CS/EE 506/606: Information Retrieval

Synopsis

How many information retrieval systems have you used since waking up this morning? Probably more than you think. Information retrieval systems, including but not limited to web search engines, product recommender systems, library catalogues, and social media applications represent vital tools for navigating our modern information ecosystem. The underlying algorithms and technologies that power these systems come from every corner of computer and information science, and have a rich and fascinating history.

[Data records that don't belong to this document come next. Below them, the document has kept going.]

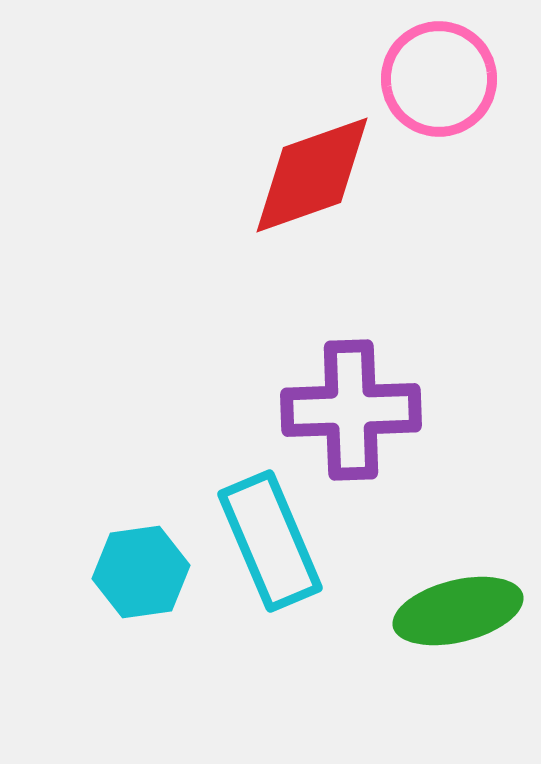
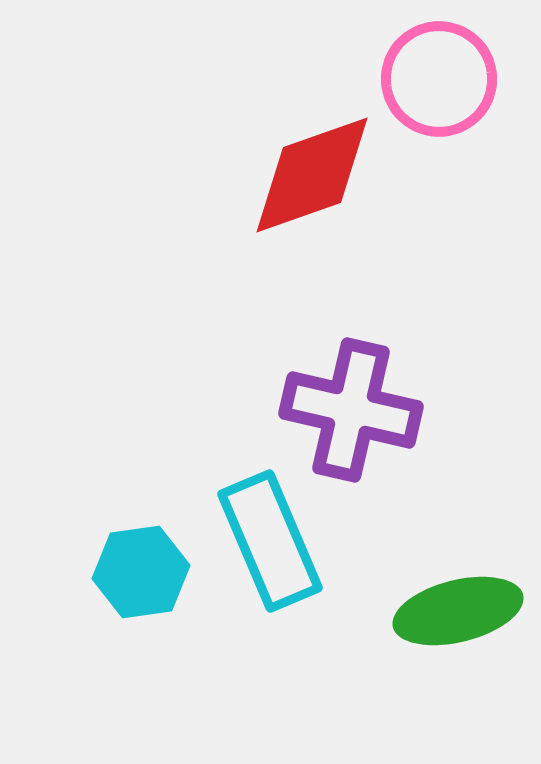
purple cross: rotated 15 degrees clockwise
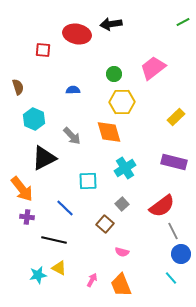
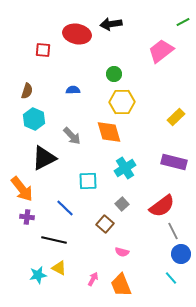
pink trapezoid: moved 8 px right, 17 px up
brown semicircle: moved 9 px right, 4 px down; rotated 35 degrees clockwise
pink arrow: moved 1 px right, 1 px up
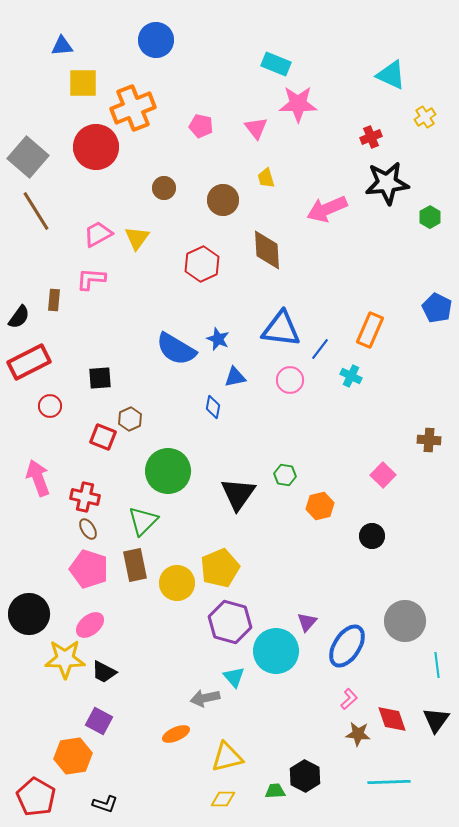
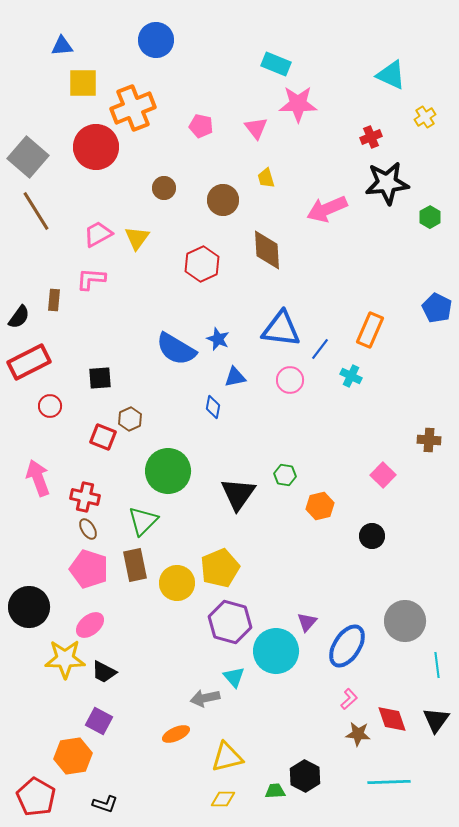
black circle at (29, 614): moved 7 px up
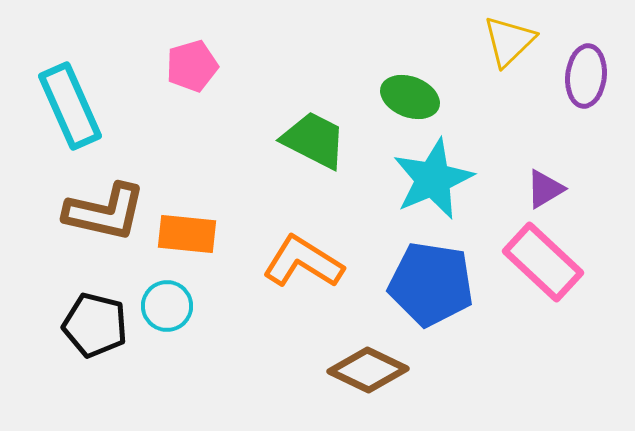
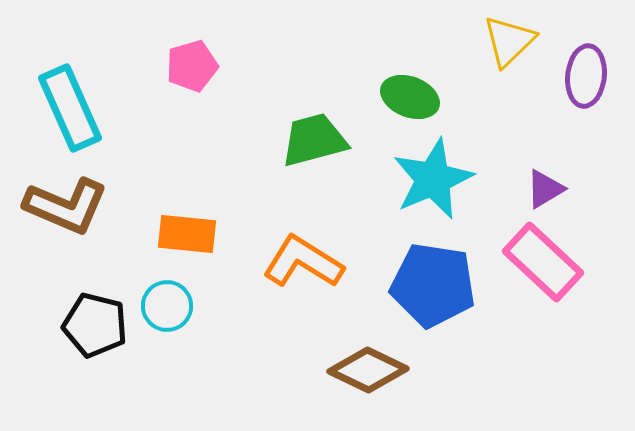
cyan rectangle: moved 2 px down
green trapezoid: rotated 42 degrees counterclockwise
brown L-shape: moved 39 px left, 6 px up; rotated 10 degrees clockwise
blue pentagon: moved 2 px right, 1 px down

In this course, we will study the art and science of information retrieval. We will cover a wide range of technical topics and applications of IR. Furthermore, because information is generally produced and consumed by humans, we will have a particular focus on issues surrounding human users of IR systems.

The course will not involve a final exam; however, it will involve a final project, which will include an in-class presentation as well as a formal written paper. There will also be several homework assignments, including a pilot study for the final project. Furthermore, students will be expected to present at least one paper in class as well as participate in class discussions. There will also be a considerable amount of reading assigned, which students will be expected to actually do.

Fig. 1: Vannevar Bush's 'Memex, a hypothetical electro-mechanical hypertext system described in 1945 and arguably the blueprint for modern information systems.

Learning objectives

By the end of the course, students will:

Possess a working knowledge of the fundamental models of information retrieval;
Be familiar with a variety of result weighting schemes (TF/IDF, etc.);
Be able to critically analyze a search user interface
Be conversant with evaluation methodologies for IR, both system- and user-oriented.

Prerequisites

A working knowledge of programming is required for this course. While not strictly required, many parts of this course will be easier if you are familiar with standard mathematical concepts used in NLP: n-gram language models, Bayesian statistics, etc.

Instructor

Fig. 2: The instructor, next to a large sculpture of the majestic Crotaphytus bicintores.

CS/EE 5/655 is being taught by Steven Bedrick. He can usually be found in his natural habitat, Gaines Hall room 19. While he has no set office hours, GH is far enough off the beaten path that you should probably schedule something with him before making the schlep.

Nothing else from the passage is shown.